The survey of 1,000 adults, which was conducted on August 12-13, found that only 4% of Americans believe the United States is winning the “war on drugs,” a term first coined by then-President Richard Nixon in 1971 when he launched his policy initiatives to combat illicit substances .
Eighty-two percent (82%) of Americans say the United States is losing the more than 40 year battle against drugs. Thirteen percent (13%) were undecided.
Since the war on drugs began, the United States has spent over $1 trillion and incarcerated millions, giving us the largest prison population in the world, only to see the drug addiction rate remain steady. Earlier this year, a Huffington Post/YouGov poll found that 53% of Americans believe that the war on drugs isn’t worth the cost.
Radley Balko, a critic of the drug war and author of the new book, Rise of the Warrior Cop: The Militarization of America’s Police Forces, says that Americans are finally catching on to the problems with nation’s drug policy.
“I think we’ve seen a clear and dramatic shift just over the last several years,” Balko told United Liberty via e-mail. “And the more the public is made aware of just how the drug war is actually being fought, the more alarmed and outraged they seem to be by what they learn.”
Attorney General Eric Holder recently announced federal criminal justice reforms that will steer prosecutors away from mandatory minimums for nonviolent offenders. He directed prosecutors to reserve the most severe penalties to violent offenders or those involved in gangs or drug cartels.
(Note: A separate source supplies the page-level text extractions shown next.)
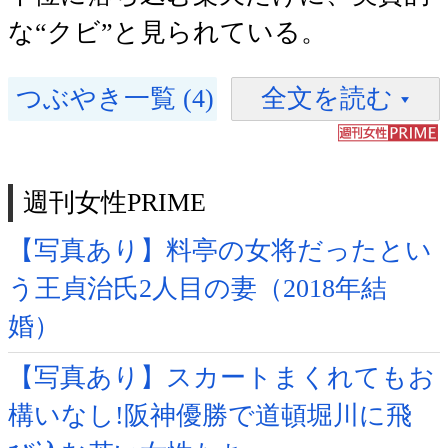
な“クビ”と見られている。
つぶやき一覧 (4)
全文を読む
週刊女性PRIME
【写真あり】料亭の女将だったとい
う王貞治氏2人目の妻（2018年結
婚）
【写真あり】スカートまくれてもお
構いなし!阪神優勝で道頓堀川に飛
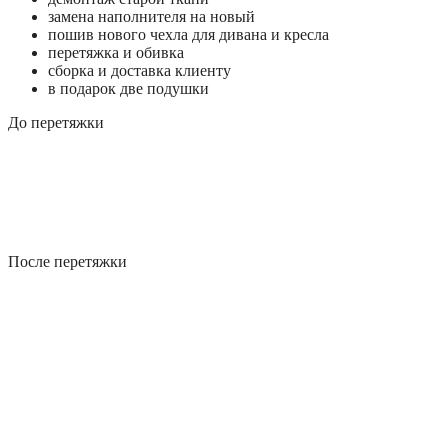
замена наполнителя на новый
пошив нового чехла для дивана и кресла
перетяжка и обивка
сборка и доставка клиенту
в подарок две подушки
До перетяжки
После перетяжки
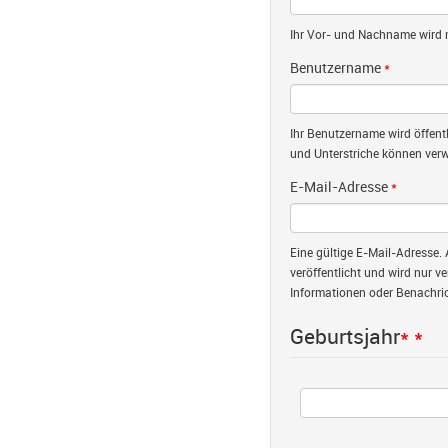
Ihr Vor- und Nachname wird nu
Benutzername
*
Ihr Benutzername wird öffent
und Unterstriche können verw
E-Mail-Adresse
*
Eine gültige E-Mail-Adresse. 
veröffentlicht und wird nur v
Informationen oder Benachric
Geburtsjahr
*
*
Jahr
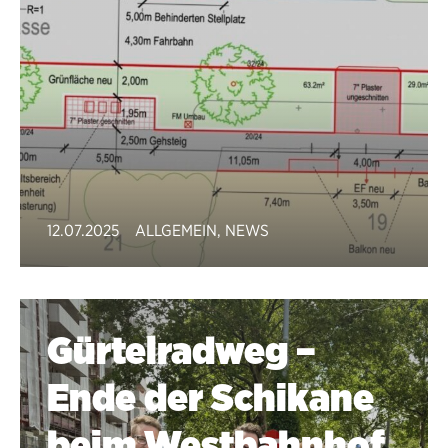
12.07.2025
ALLGEMEIN
,
NEWS
Gürtelradweg –
Ende der Schikane
beim Westbahnhof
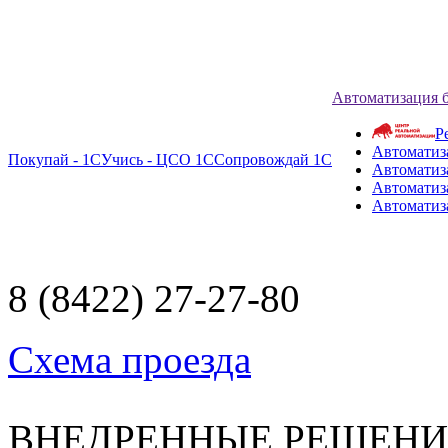
Автоматизация 
Р
Автоматиз
Покупай - 1С
Учись - ЦСО 1С
Сопровождай 1С
Автоматиз
Автоматиза
Автоматиз
8 (8422) 27-27-80
Схема проезда
ВНЕДРЕННЫЕ РЕШЕН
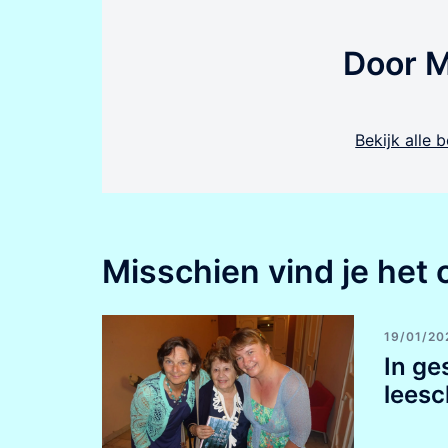
Door 
Bekijk alle
Misschien vind je het 
19/01/20
In ge
leesc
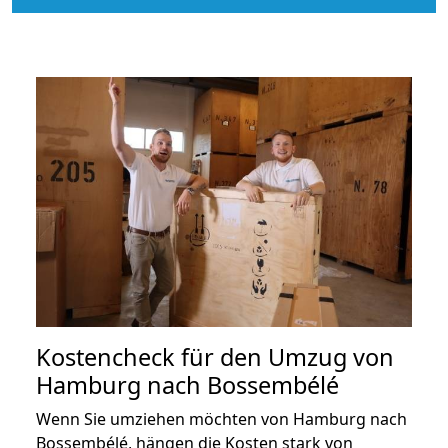
Kostencheck für den Umzug von
Hamburg nach Bossembélé
Wenn Sie umziehen möchten von Hamburg nach
Bossembélé, hängen die Kosten stark von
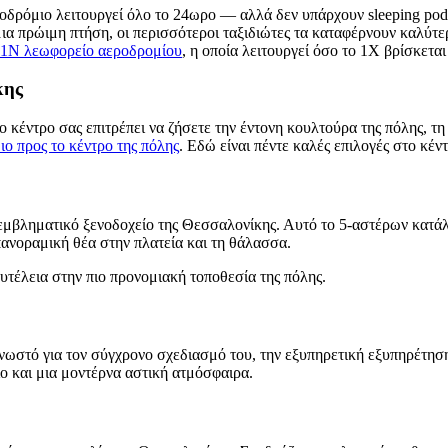
ρόμιο λειτουργεί όλο το 24ωρο — αλλά δεν υπάρχουν sleeping pods, 
α πρώιμη πτήση, οι περισσότεροι ταξιδιώτες τα καταφέρνουν καλύτε
1N λεωφορείο αεροδρομίου
, η οποία λειτουργεί όσο το 1X βρίσκεται
κης
ο κέντρο σας επιτρέπει να ζήσετε την έντονη κουλτούρα της πόλης, τ
ιο προς το κέντρο της πόλης
. Εδώ είναι πέντε καλές επιλογές στο κέν
ιο εμβληματικό ξενοδοχείο της Θεσσαλονίκης. Αυτό το 5-αστέρων κατά
πανοραμική θέα στην πλατεία και τη θάλασσα.
υτέλεια στην πιο προνομιακή τοποθεσία της πόλης.
γνωστό για τον σύγχρονο σχεδιασμό του, την εξυπηρετική εξυπηρέτηση
ο και μια μοντέρνα αστική ατμόσφαιρα.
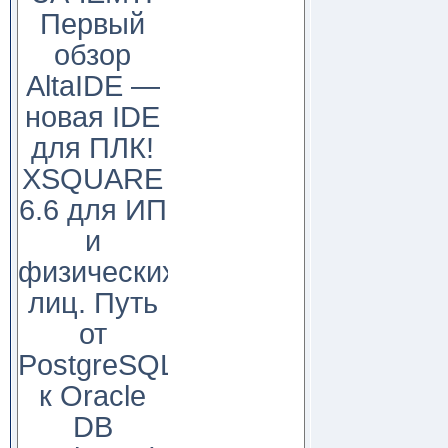
Первый
обзор
AltaIDE —
новая IDE
для ПЛК!
XSQUARE
6.6 для ИП
и
физических
лиц. Путь
от
PostgreSQL
к Oracle
DB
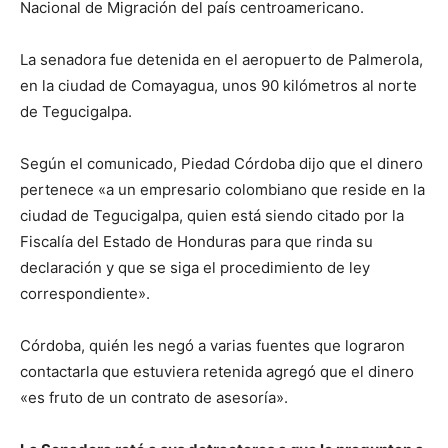
Nacional de Migración del país centroamericano.
La senadora fue detenida en el aeropuerto de Palmerola,
en la ciudad de Comayagua, unos 90 kilómetros al norte
de Tegucigalpa.
Según el comunicado, Piedad Córdoba dijo que el dinero
pertenece «a un empresario colombiano que reside en la
ciudad de Tegucigalpa, quien está siendo citado por la
Fiscalía del Estado de Honduras para que rinda su
declaración y que se siga el procedimiento de ley
correspondiente».
Córdoba, quién les negó a varias fuentes que lograron
contactarla que estuviera retenida agregó que el dinero
«es fruto de un contrato de asesoría».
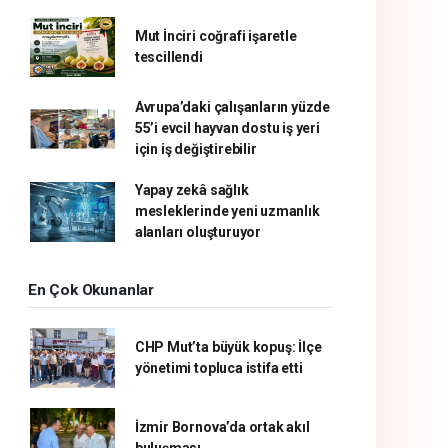
Mut İnciri coğrafi işaretle
tescillendi
Avrupa’daki çalışanların yüzde
55’i evcil hayvan dostu iş yeri
için iş değiştirebilir
Yapay zekâ sağlık
mesleklerinde yeni uzmanlık
alanları oluşturuyor
En Çok Okunanlar
CHP Mut’ta büyük kopuş: İlçe
yönetimi topluca istifa etti
İzmir Bornova’da ortak akıl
Similar reforms have been successful at the state-level. For example, Texas has saved taxpayers some $2 billion in prison construction costs due to criminal justice reforms, and they’ve also reduced recidivism (repeat offender) rates.
The war on drugs hasn’t only been costly the United States in terms of money spent. It has also played a rule in the erosion of Americans’ civil liberties and torn apart families. Moreover, thousands — including many innocent people — have lost their lives in what has been a futile effort to stem drug use.